PROVIDED RECORDS section start

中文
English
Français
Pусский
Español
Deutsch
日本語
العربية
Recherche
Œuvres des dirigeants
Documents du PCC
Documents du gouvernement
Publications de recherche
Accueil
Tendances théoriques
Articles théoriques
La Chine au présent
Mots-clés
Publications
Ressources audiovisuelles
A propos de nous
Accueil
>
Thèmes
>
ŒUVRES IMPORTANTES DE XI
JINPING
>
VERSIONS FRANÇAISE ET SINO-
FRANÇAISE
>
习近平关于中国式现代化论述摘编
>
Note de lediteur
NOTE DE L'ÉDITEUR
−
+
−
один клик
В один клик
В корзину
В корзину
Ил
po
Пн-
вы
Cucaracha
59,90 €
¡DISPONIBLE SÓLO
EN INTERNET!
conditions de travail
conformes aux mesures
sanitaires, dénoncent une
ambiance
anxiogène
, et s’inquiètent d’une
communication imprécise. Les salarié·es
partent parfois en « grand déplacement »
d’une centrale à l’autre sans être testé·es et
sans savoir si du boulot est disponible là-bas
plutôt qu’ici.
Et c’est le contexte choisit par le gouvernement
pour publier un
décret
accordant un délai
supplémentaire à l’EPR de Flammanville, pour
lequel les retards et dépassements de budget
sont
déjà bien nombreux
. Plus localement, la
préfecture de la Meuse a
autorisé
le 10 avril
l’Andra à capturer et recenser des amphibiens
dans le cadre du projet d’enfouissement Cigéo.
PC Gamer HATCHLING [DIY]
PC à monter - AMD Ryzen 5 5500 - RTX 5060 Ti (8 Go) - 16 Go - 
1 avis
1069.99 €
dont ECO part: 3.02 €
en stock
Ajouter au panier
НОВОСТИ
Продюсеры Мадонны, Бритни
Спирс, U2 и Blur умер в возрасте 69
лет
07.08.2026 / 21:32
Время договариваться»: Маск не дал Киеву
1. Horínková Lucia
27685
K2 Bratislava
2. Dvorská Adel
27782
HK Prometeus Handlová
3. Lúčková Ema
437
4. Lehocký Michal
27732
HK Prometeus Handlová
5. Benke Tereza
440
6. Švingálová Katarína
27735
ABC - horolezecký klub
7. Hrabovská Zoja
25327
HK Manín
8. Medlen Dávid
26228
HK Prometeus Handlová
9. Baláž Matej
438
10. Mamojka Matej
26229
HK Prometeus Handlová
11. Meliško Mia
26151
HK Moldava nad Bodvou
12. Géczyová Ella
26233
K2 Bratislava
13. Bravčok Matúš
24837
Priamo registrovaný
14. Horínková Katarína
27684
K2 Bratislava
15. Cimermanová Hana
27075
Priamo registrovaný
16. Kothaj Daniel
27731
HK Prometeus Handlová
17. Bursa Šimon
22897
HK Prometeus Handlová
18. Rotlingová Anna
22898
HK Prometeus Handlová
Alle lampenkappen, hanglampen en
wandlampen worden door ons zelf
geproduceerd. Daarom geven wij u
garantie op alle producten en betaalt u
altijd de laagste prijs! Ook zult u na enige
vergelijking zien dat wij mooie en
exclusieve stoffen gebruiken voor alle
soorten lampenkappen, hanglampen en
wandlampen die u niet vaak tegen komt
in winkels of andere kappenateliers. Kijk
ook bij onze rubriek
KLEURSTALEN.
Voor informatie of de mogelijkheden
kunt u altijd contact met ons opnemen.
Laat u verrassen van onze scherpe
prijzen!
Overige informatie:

PROVIDED RECORDS section end

**WHAT YOU NEED TO DO**
Output all of the records, keeping every word exact.

**OUTPUT OF THE TASK**
中文
English
Français
Pусский
Español
Deutsch
日本語
العربية
Recherche
Œuvres des dirigeants
Documents du PCC
Documents du gouvernement
Publications de recherche
Accueil
Tendances théoriques
Articles théoriques
La Chine au présent
Mots-clés
Publications
Ressources audiovisuelles
A propos de nous
Accueil
>
Thèmes
>
ŒUVRES IMPORTANTES DE XI
JINPING
>
VERSIONS FRANÇAISE ET SINO-
FRANÇAISE
>
习近平关于中国式现代化论述摘编
>
Note de lediteur
NOTE DE L'ÉDITEUR
−
+
−
один клик
В один клик
В корзину
В корзину
Ил
po
Пн-
вы
Cucaracha
59,90 €
¡DISPONIBLE SÓLO
EN INTERNET!
conditions de travail
conformes aux mesures
sanitaires, dénoncent une
ambiance
anxiogène
, et s’inquiètent d’une
communication imprécise. Les salarié·es
partent parfois en « grand déplacement »
d’une centrale à l’autre sans être testé·es et
sans savoir si du boulot est disponible là-bas
plutôt qu’ici.
Et c’est le contexte choisit par le gouvernement
pour publier un
décret
accordant un délai
supplémentaire à l’EPR de Flammanville, pour
lequel les retards et dépassements de budget
sont
déjà bien nombreux
. Plus localement, la
préfecture de la Meuse a
autorisé
le 10 avril
l’Andra à capturer et recenser des amphibiens
dans le cadre du projet d’enfouissement Cigéo.
PC Gamer HATCHLING [DIY]
PC à monter - AMD Ryzen 5 5500 - RTX 5060 Ti (8 Go) - 16 Go - 
1 avis
1069.99 €
dont ECO part: 3.02 €
en stock
Ajouter au panier
НОВОСТИ
Продюсеры Мадонны, Бритни
Спирс, U2 и Blur умер в возрасте 69
лет
07.08.2026 / 21:32
Время договариваться»: Маск не дал Киеву
1. Horínková Lucia
27685
K2 Bratislava
2. Dvorská Adel
27782
HK Prometeus Handlová
3. Lúčková Ema
437
4. Lehocký Michal
27732
HK Prometeus Handlová
5. Benke Tereza
440
6. Švingálová Katarína
27735
ABC - horolezecký klub
7. Hrabovská Zoja
25327
HK Manín
8. Medlen Dávid
26228
HK Prometeus Handlová
9. Baláž Matej
438
10. Mamojka Matej
26229
HK Prometeus Handlová
11. Meliško Mia
26151
HK Moldava nad Bodvou
12. Géczyová Ella
26233
K2 Bratislava
13. Bravčok Matúš
24837
Priamo registrovaný
14. Horínková Katarína
27684
K2 Bratislava
15. Cimermanová Hana
27075
Priamo registrovaný
16. Kothaj Daniel
27731
HK Prometeus Handlová
17. Bursa Šimon
22897
HK Prometeus Handlová
18. Rotlingová Anna
22898
HK Prometeus Handlová
Alle lampenkappen, hanglampen en
wandlampen worden door ons zelf
geproduceerd. Daarom geven wij u
garantie op alle producten en betaalt u
altijd de laagste prijs! Ook zult u na enige
vergelijking zien dat wij mooie en
exclusieve stoffen gebruiken voor alle
soorten lampenkappen, hanglampen en
wandlampen die u niet vaak tegen komt
in winkels of andere kappenateliers. Kijk
ook bij onze rubriek
KLEURSTALEN.
Voor informatie of de mogelijkheden
kunt u altijd contact met ons opnemen.
Laat u verrassen van onze scherpe
prijzen!
Overige informatie:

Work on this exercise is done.